Spätestens seit der Pisa-Studie ist klar: Das Deutsche Schulsystem muss sich ändern! Nur wie schafft man eine neue Lern- und Lehrkultur an unseren Schulen? Was können wir von anderen Ländern lernen? „Unsere Kinder haben im globalisierten Konkurrenzkampf eindeutig die schlechteren Karten!“, sagt Professor Dr. Kersten Reich, Experte auf dem Gebiet der internationalen Lern- und Lehrforschung. Was eine gute Schule bieten muss, damit alle Kinder die besten Bildungschancen haben – unabhängig von Herkunft, Begabung, den kulturellen und sozialen Hintergründen, darüber sprach er mit unserer Autorin Anja Schimanke.
Hallo Professor Reich, Sie sind dabei, eine Schule zu gründen: „Die Inklusive Universitätsschule Köln“, die in drei Jahren starten soll. Wozu?

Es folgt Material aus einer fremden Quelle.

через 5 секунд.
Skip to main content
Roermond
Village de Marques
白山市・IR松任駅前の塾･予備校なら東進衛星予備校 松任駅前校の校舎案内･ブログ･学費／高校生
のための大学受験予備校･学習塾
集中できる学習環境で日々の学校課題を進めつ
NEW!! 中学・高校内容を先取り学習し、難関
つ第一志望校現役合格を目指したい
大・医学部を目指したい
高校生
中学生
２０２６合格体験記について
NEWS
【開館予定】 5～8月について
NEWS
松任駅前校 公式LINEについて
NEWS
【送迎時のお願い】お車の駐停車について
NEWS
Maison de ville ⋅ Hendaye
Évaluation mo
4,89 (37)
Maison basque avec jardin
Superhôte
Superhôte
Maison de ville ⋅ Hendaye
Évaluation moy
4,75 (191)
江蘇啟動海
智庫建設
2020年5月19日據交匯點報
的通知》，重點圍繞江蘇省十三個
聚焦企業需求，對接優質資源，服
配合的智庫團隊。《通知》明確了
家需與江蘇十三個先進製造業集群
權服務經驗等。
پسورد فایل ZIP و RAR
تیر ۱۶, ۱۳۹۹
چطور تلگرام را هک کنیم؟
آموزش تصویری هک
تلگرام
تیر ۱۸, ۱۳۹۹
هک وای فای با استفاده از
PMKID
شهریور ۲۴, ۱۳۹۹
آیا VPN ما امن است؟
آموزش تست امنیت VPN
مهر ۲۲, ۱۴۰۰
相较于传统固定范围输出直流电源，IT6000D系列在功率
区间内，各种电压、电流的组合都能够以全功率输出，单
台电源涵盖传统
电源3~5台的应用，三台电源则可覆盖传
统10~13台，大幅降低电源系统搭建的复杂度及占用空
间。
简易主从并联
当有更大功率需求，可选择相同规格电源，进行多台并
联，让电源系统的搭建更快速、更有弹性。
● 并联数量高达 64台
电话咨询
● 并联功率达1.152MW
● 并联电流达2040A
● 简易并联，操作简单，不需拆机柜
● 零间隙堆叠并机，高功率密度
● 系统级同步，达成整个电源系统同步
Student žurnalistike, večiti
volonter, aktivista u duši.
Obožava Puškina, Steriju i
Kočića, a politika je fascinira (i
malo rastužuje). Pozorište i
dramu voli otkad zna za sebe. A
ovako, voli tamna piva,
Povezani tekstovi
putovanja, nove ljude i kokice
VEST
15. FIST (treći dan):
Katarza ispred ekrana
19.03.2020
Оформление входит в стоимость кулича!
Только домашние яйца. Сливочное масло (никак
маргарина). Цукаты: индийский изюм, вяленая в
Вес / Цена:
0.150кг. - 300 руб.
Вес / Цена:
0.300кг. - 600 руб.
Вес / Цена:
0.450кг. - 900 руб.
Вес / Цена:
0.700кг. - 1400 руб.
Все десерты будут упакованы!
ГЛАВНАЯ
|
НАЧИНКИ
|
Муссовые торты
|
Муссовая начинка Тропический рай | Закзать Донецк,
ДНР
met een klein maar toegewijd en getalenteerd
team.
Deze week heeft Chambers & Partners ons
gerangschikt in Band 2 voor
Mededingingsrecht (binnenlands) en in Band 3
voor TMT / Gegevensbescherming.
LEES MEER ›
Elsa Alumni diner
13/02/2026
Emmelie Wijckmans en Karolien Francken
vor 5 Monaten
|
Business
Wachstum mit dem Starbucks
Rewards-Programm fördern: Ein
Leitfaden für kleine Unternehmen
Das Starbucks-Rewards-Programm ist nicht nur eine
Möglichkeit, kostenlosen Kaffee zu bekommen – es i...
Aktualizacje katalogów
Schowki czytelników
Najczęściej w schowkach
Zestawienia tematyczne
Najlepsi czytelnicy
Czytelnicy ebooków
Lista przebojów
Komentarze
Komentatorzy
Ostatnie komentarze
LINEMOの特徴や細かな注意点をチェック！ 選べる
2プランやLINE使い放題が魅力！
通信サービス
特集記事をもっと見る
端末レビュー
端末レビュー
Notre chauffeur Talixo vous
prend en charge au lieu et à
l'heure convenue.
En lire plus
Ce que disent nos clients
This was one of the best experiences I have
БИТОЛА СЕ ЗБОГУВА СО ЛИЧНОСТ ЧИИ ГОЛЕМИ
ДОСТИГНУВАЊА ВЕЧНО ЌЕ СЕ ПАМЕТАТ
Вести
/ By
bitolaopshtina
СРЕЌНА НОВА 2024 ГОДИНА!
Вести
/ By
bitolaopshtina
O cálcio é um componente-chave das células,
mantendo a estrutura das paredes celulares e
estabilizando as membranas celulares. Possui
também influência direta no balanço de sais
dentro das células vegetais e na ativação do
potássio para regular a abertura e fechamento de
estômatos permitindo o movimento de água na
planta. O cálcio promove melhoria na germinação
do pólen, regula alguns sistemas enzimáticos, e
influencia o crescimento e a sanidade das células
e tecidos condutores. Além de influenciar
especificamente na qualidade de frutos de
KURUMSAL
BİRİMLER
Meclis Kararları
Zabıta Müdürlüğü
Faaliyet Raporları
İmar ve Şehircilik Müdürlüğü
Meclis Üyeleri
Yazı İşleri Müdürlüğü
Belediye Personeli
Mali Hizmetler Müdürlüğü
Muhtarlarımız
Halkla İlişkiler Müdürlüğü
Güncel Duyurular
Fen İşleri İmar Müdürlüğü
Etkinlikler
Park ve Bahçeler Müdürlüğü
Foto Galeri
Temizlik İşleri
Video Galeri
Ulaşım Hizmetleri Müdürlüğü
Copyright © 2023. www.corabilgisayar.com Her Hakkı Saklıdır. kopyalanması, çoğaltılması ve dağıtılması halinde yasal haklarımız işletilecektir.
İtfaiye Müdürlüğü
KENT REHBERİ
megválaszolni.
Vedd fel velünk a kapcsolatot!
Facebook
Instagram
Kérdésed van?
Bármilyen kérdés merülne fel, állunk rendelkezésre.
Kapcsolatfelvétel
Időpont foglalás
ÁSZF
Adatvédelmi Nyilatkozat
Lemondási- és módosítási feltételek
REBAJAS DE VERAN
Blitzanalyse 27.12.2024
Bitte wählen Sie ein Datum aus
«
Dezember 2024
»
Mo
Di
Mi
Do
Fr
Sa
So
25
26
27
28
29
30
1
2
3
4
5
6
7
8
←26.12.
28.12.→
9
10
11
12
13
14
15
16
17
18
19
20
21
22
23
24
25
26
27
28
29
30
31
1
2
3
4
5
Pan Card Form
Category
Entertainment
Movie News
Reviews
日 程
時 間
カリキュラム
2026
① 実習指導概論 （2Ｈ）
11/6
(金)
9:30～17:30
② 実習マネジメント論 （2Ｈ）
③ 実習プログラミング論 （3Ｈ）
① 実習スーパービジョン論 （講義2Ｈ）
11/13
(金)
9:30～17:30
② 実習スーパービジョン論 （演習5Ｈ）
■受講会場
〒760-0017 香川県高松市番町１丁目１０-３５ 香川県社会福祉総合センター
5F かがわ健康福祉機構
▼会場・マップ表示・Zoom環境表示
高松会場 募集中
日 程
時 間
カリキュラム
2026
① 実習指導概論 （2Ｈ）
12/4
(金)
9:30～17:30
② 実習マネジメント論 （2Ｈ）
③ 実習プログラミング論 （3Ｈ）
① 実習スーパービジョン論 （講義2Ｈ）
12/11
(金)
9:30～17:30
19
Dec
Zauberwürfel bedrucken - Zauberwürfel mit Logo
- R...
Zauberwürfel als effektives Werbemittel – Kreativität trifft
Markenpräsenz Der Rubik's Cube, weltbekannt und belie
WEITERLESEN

Alle Universitäten im Ausland, die Lehrerausbildungen machen, haben eine Praxisschule für ihre Studenten und Hochschullehrer. An der zeigen sie, wie es besser gehen kann als im Regelschulbetrieb. Das ist Standart weltweit und das ist der hauptsächliche Grund, warum wir in Köln so eine Schule gründen wollen. Am Beispiel dieser Schule versuchen wir zu zeigen, was notwendig wäre, das Schulsystem in Deutschland anders zu machen …
Was ist an unserer Lehrerausbildung verbesserungswürdig?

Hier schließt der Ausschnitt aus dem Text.